After months of analysis of the levee and disagreement between the Army Corps of Engineers and the levee protection authority, the Army Corps of Engineers still maintains.
'We actually do have a very well constructed levee. We are confident that it is built in accordance with contract plans, and that it will perform as intended,' said Kevin Wagner with the U.S. Army Corps of Engineers.
But the Army Corps of Engineers acknowledges that unacceptable levels of debris were found in six places along the levee that could present a danger -- especially to crews maintaining and mowing the levee.
'There were pieces of wood that exceeded the specification,' Wagner said.
The levee authority maintains the debris is more than just a case of too much wood.

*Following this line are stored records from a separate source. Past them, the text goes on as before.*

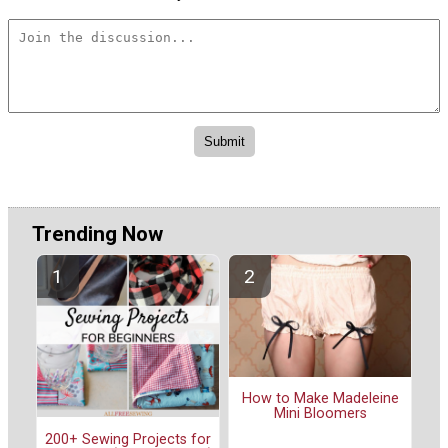
Trending Now
How to Make Madeleine
Mini Bloomers
200+ Sewing Projects for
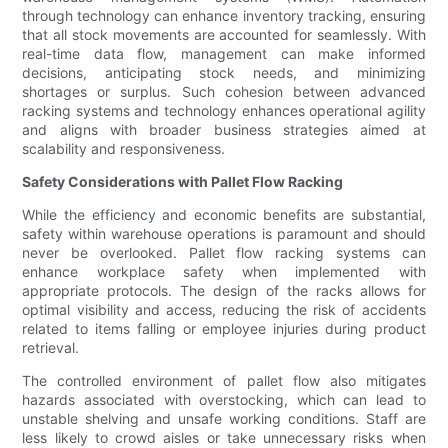
through technology can enhance inventory tracking, ensuring
that all stock movements are accounted for seamlessly. With
real-time data flow, management can make informed
decisions, anticipating stock needs, and minimizing
shortages or surplus. Such cohesion between advanced
racking systems and technology enhances operational agility
and aligns with broader business strategies aimed at
scalability and responsiveness.
Safety Considerations with Pallet Flow Racking
While the efficiency and economic benefits are substantial,
safety within warehouse operations is paramount and should
never be overlooked. Pallet flow racking systems can
enhance workplace safety when implemented with
appropriate protocols. The design of the racks allows for
optimal visibility and access, reducing the risk of accidents
related to items falling or employee injuries during product
retrieval.
The controlled environment of pallet flow also mitigates
hazards associated with overstocking, which can lead to
unstable shelving and unsafe working conditions. Staff are
less likely to crowd aisles or take unnecessary risks when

'Wood was the most abundant, but we found concrete pieces, we found pieces of pipe,' said Jerry Viera, a board member. 'Everything from crane hooks to supermarket carts.'
But the Army Corps of Engineers has proposed a solution that the levee authority feels will resolve its concerns.
Generally it involves removing objectionable surface material from six areas of concern and adding one foot of clean clay to cap the levee.
'We're satisfied that, first of all, the levee is fit for use. It's safe,' Viera said.
And in one area where the levee is built on top of an old access road, the Army Corps of Engineers will install 350 feet of sheet piling.
'The sheet piling is to protect the community from any seepage that might occur that because of buried debris,' Viera said.
And the Army Corps of Engineers wants to have its own employees perform a lot of the work for quality control.
'So we make sure we have close supervision of the works that's going to be performed,' Wagner said.
The Army Corps of Engineers says it has funding for the work and intends to have it finished by hurricane season.